What the task asks: Some lines in the listing hold the word "National". Return each of them.

Exercise materials:
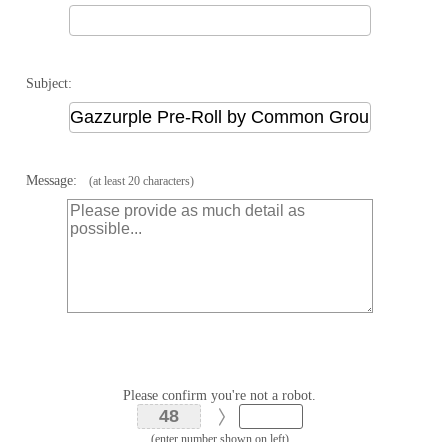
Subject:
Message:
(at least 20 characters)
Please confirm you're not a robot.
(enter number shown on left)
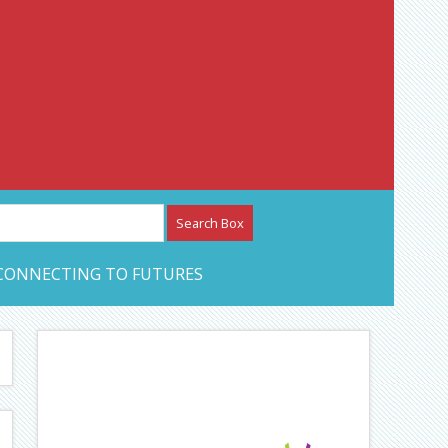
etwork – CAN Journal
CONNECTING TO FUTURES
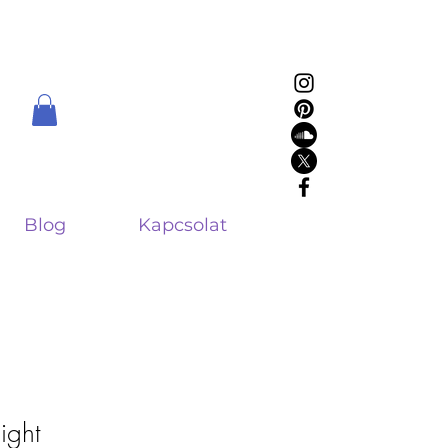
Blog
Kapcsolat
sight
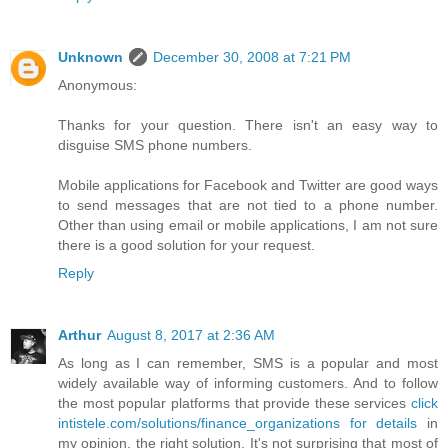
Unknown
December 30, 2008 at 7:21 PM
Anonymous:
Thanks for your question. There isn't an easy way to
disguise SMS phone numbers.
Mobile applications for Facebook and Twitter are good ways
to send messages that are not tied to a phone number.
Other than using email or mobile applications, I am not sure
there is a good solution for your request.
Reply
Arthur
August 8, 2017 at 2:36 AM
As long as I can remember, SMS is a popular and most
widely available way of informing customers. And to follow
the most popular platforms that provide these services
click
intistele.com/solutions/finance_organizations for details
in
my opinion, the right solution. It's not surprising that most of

...

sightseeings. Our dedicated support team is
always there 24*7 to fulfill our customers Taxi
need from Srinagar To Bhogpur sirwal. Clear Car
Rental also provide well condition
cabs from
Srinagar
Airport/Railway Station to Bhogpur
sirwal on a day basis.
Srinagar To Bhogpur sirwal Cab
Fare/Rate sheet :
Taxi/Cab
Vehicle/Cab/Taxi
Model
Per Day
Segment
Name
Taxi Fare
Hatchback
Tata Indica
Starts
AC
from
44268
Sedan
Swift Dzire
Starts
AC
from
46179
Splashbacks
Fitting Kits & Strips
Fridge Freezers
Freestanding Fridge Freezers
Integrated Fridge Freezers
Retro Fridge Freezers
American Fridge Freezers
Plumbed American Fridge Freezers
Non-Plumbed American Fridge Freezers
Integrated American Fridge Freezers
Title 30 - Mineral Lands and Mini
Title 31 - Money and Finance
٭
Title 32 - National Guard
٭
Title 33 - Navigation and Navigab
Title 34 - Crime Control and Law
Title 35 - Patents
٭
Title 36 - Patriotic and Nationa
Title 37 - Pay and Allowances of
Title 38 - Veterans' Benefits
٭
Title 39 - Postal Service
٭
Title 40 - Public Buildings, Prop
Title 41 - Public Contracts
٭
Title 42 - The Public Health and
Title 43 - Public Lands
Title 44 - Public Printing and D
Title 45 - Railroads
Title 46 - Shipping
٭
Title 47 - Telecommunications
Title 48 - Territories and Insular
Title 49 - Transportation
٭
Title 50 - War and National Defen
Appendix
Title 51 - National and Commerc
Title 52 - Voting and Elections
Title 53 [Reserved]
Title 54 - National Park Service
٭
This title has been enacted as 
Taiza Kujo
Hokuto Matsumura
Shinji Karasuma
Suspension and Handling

* * *

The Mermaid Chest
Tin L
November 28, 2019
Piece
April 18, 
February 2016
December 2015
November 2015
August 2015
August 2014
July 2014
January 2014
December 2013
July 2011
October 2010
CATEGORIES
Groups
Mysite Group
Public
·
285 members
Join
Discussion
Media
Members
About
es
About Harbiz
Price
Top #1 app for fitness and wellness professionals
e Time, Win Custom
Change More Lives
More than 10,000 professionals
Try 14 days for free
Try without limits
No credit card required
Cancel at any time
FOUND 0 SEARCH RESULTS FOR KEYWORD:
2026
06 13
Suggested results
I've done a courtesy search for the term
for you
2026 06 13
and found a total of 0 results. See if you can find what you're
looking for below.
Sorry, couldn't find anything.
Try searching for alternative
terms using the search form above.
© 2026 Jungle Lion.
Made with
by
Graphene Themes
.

Answer for this exercise:
Title 32 - National Guard
Title 50 - War and National Defen
Title 51 - National and Commerc
Title 54 - National Park Service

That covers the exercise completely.